The American horseshoe bar is every bit as classically appealing as the English pub, while attracting a similar sort of barfly that prefers talking about doing things than ever actually doing them. However, the American man tends to drink 10 oz pints as opposed to full ones, and doesn’t need to ignore the irony in throwing foreign lager all over himself during patriot celebrations of St. George’s day while wearing red-flag hats made in China. This is a good thing, as no one in America understands irony or sarcasm. Mind you, you’re never further than an arm reach from the comfort blanket of a Stars and Stripes.
That’s not to say American men don’t enjoy drinking. It would appear their college years are spent learning or inventing increasingly idiotic drinking games called Beer Pong or Death Ball, presumably to distract from the tasteless American beer. These frat boys consider flunking as a badge of honour, preferring to habitually locking nerds in their high school locker before filling it with shaving cream, and overusing the words faggot or douchebag, while oblivious to the homoeroticism of constantly slapping one another on the back and doing moonies at passing traffic. America does brew decent beer, but I’m unsure anyone has told the typical male. The English drinking game consists of drinking lager until you fall over.
The US male need to drive an SUV with at least a V8 6 litre engine that shakes windowpanes from frames as it passes is something they never grow out of, and is a growing phenomena in the UK, despite requiring planning permission to park such super trucks in narrow Victorian streets. Reactions to being asked to perhaps drive a vehicle that isn’t single handedly reducing global oil supplies is met with derision suggesting that such consideration contravenes some God-given right to be a total dick.
Traditionally the young Englishman prefers a souped-up hatchback bought at auction approximately two hours after passing his driving test. It’ll have a rebored 1.1 engine and drilled exhaust pipe, which sounds like a Vulcan bomber following you, until a glance in the wing-mirror confirms it as a city runaround originally aimed at the senior market. Once he’s wrapped it around a few trees and survived, he buys a middle of the road family estate car and tuts at anyone going faster than the speed limit. That is, until the mid life crisis demands a powerful sports car he no longer has the instinctive ability to drive.
Interestingly, many American and English men share the same names. A glance at the top ten U.S. names is surprising; not a Chuck, Randy, or Butch in sight. Although it’s reassuring to know there are over 1.3 million Donalds, it’s not in the top ten, which consists of Michael, James, John and David, sounding like the roll call of King’s College Cathedral choir, or the potential line up of a Store Detective 5-aside football team.
Of course sport is where men most like to express themselves, or at least get overpaid haircut models to do it on their behalf, while sitting in La-Z-Boy chairs in permanent recline (or is it decline?). In the UK, there is a similar correlation between frequency of wearing tracksuits and the infrequency of doing any actual physical exercise.

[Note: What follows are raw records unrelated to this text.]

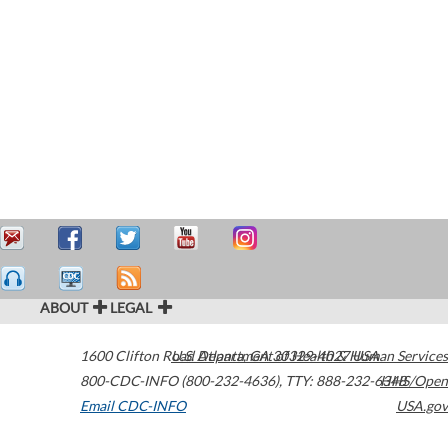
ABOUT
LEGAL
1600 Clifton Road
U.S. Department of Health & Human Services
Atlanta
,
GA
30329-4027
USA
800-CDC-INFO (800-232-4636)
,
TTY: 888-232-6348
HHS/Open
Email CDC-INFO
USA.gov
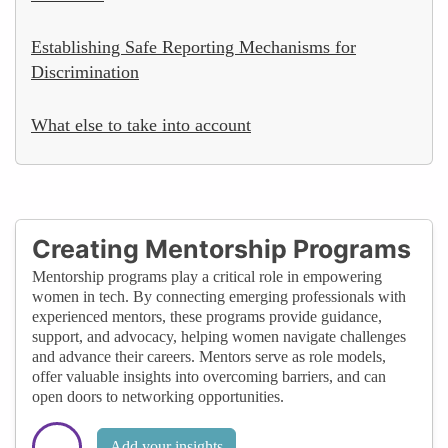
Establishing Safe Reporting Mechanisms for
Discrimination
What else to take into account
Creating Mentorship Programs
Mentorship programs play a critical role in empowering
women in tech. By connecting emerging professionals with
experienced mentors, these programs provide guidance,
support, and advocacy, helping women navigate challenges
and advance their careers. Mentors serve as role models,
offer valuable insights into overcoming barriers, and can
open doors to networking opportunities.
Add your insights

Football is where differences between the nations are most pronounced. American football requires enough armour to necessitate cranes to lift them following a tackle, and pauses for TV ad spots at such regular intervals that mistimed blinking might result in home-viewers missing the entire match. It’s unclear if college football also stops every five minutes to sell local products, but watching it feels likes experiencing a game that has not yet worked out its own rules. English football has the advantage of being able to be played with nothing more than a wall and a ball, as opposed to requiring access to the Transformers movie prop cupboard.
The right to carry arms is of course another defining difference between the nations. The closest most English men get to carrying a firearm is a cigarette lighter, a biro or one of those inflatable green hammers while inexplicably celebrating St Patrick’s day. He also doesn’t get to say “bro” every five seconds, which would be a good thing were it not replaced with “mate”, as though life is a daily nautical reenactment. As to actual tea, most American males think it’s something to balance a golf ball on, while most Englishmen can’t start work unless they’ve drunk tea strong enough to stand the spoon in.
However, it’s not all bad for the U.S. male. He’s probably more inclined to pursue a 6-pack, than the English male’s contentment with a 4-pack, of strong lager and a takeaway curry, although the English do always have that accent with which to mesmerize American women to the extent that they’ll date any idiot with a plum in his mouth. However, in all likelihood, were the stereotypical American and English male meet they’d either hate each other, or be buddies, that’s friends, for life.